Comment une photographe reconnue comme vous a-t-elle atterri à Roquebrune ?

Ah ben c’est très simple. C’est Gilles (Priarone, l’un des responsables du festival) qui ‘a envoyé un mail, il paraît qu’il a vu mes photos dans un magazine, ça s’est fait comme ça. Je suis quelqu’un de très abordable, en fait !

Photographe est un métier très particulier, surtout depuis la démocratisation du numérique. C’est devenu difficile de développer sa propre personnalité, comment vous avez fait, vous ?

Et bien je travaille à la chambre, c’est beaucoup moins abordable, comme matériel. La plupart des gens ne savent pas comment ça marche, et se demandent même si ça marche encore ! Mais bon, j’ai réussi à trouver une écriture, un style que les gens se sont mis à aimer. On est venu me chercher pour ça. Au début je présentais un book et on me disait « c’est très bien, mais vous faites quoi ? De la couleur ou du noir et blanc ? De la mode ou du portrait ? » Ben les deux.

Et puis c’est devenu sérieux, il y a un moment déjà.

A peu près douze ans, oui. Mais je suis un peu bornée, j’ai décidé que ça allait marcher parce que je ne pouvais rien faire d’autre. Enfin, ça marche…il y a des mois très fastes et des périodes où il ne se passe rien, mais rien du tout !

Est-ce que vous pouvez nous expliquer ce que c’est que ce travail « à la chambre » ?

Et bien ce sont ces appareils qu’on voit souvent dans les films, très anciens, avec un drap sur la tête, un soufflet, et on voit tout à l’envers. Avec ça je peux utiliser des films Polaroïd, et c’est ça qui m’intéressait. Comme ça c’est développé instantanément, et pour une impatiente comme moi c’était parfait. Alors vous allez me dire « et le numérique ?», mais j’aime pas les pixels, je préfère le grain. Et puis le Polaroïd c’est une découverte incroyable, il y a des chimies fabuleuses, les images sortaient parfois d’elles-mêmes, j’aurais pu les encadrer directement.
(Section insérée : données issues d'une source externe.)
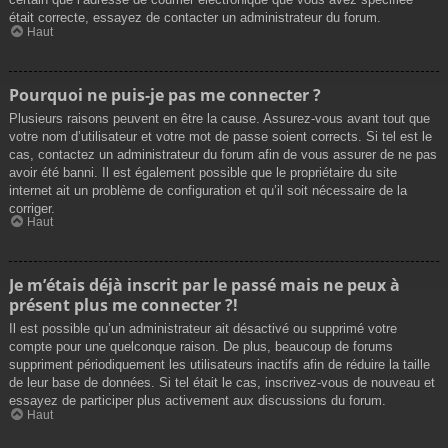
était correcte, essayez de contacter un administrateur du forum.
Haut
Pourquoi ne puis-je pas me connecter ?
Plusieurs raisons peuvent en être la cause. Assurez-vous avant tout que
votre nom d’utilisateur et votre mot de passe soient corrects. Si tel est le
cas, contactez un administrateur du forum afin de vous assurer de ne pas
avoir été banni. Il est également possible que le propriétaire du site
internet ait un problème de configuration et qu’il soit nécessaire de la
corriger.
Haut
Je m’étais déjà inscrit par le passé mais ne peux à
présent plus me connecter ?!
Il est possible qu’un administrateur ait désactivé ou supprimé votre
compte pour une quelconque raison. De plus, beaucoup de forums
suppriment périodiquement les utilisateurs inactifs afin de réduire la taille
de leur base de données. Si tel était le cas, inscrivez-vous de nouveau et
essayez de participer plus activement aux discussions du forum.
Haut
J’ai dû développer des techniques pour reproduire cet effet-là, parce que cette magie n’est plus là.

Et vous travaillez aussi avec des applications mobiles ?

Oui ça m’arrive, parce que ces applications essaient de reproduire des effets. Mais j’utilise beaucoup de choses dans mes travaux, des collages, j’empile des images. Et puis je fais des photos pour moi, aussi, avec un Iphone, mais c’est rarement ce que j’expose.

Vous travaillez aussi dans le milieu de la mode, c’est un travail fondamentalement différent ?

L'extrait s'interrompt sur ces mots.